(Data in this exercise Opens)

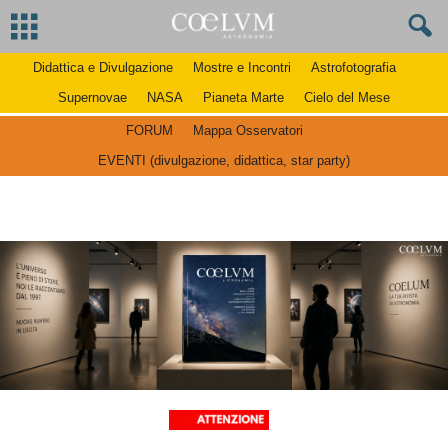
Didattica e Divulgazione
Mostre e Incontri
Astrofotografia
Supernovae
NASA
Pianeta Marte
Cielo del Mese
FORUM
Mappa Osservatori
EVENTI (divulgazione, didattica, star party)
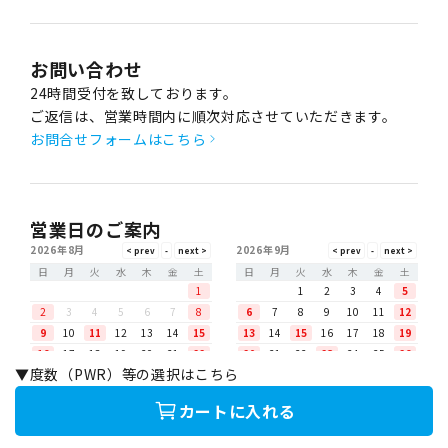
お問い合わせ
24時間受付を致しております。
ご返信は、営業時間内に順次対応させていただきます。
お問合せフォームはこちら
営業日のご案内
2026年8月
2026年9月
日
月
火
水
木
金
土
日
月
火
水
木
金
土
1
1
2
3
4
5
2
3
4
5
6
7
8
6
7
8
9
10
11
12
9
10
11
12
13
14
15
13
14
15
16
17
18
19
16
17
18
19
20
21
22
20
21
22
23
24
25
26
▼度数（PWR）等の選択はこちら
23
24
25
26
27
28
29
27
28
29
30
30
31
カートに入れる
【営業時間】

(Data in this exercise Closes)

What you are asked to do: Transcribe all of the listing precisely. The images stay out of it.

Solution for this exercise:
Didattica e Divulgazione
Mostre e Incontri
Astrofotografia
Supernovae
NASA
Pianeta Marte
Cielo del Mese
FORUM
Mappa Osservatori
EVENTI (divulgazione, didattica, star party)
お問い合わせ
24時間受付を致しております。
ご返信は、営業時間内に順次対応させていただきます。
お問合せフォームはこちら
営業日のご案内
2026年8月
2026年9月
日
月
火
水
木
金
土
日
月
火
水
木
金
土
1
1
2
3
4
5
2
3
4
5
6
7
8
6
7
8
9
10
11
12
9
10
11
12
13
14
15
13
14
15
16
17
18
19
16
17
18
19
20
21
22
20
21
22
23
24
25
26
▼度数（PWR）等の選択はこちら
23
24
25
26
27
28
29
27
28
29
30
30
31
カートに入れる
【営業時間】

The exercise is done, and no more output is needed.